*** Records to use ***

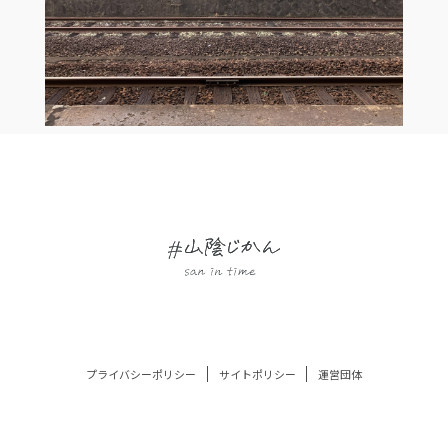
プライバシーポリシー
サイトポリシー
運営団体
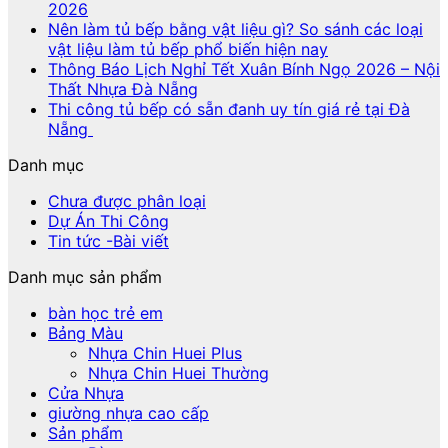
2026
Nên làm tủ bếp bằng vật liệu gì? So sánh các loại
vật liệu làm tủ bếp phổ biến hiện nay
Thông Báo Lịch Nghỉ Tết Xuân Bính Ngọ 2026 – Nội
Thất Nhựa Đà Nẵng
Thi công tủ bếp có sẵn đanh uy tín giá rẻ tại Đà
Nẵng
Danh mục
Chưa được phân loại
Dự Án Thi Công
Tin tức -Bài viết
Danh mục sản phẩm
bàn học trẻ em
Bảng Màu
Nhựa Chin Huei Plus
Nhựa Chin Huei Thường
Cửa Nhựa
giường nhựa cao cấp
Sản phẩm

*** End of Records to use ***

→ **What this task involves**:
The expected response consists solely of the lines from the one with "bàn học trẻ em" through the end of the records, repeated exactly.

→ **Answer section**:
bàn học trẻ em
Bảng Màu
Nhựa Chin Huei Plus
Nhựa Chin Huei Thường
Cửa Nhựa
giường nhựa cao cấp
Sản phẩm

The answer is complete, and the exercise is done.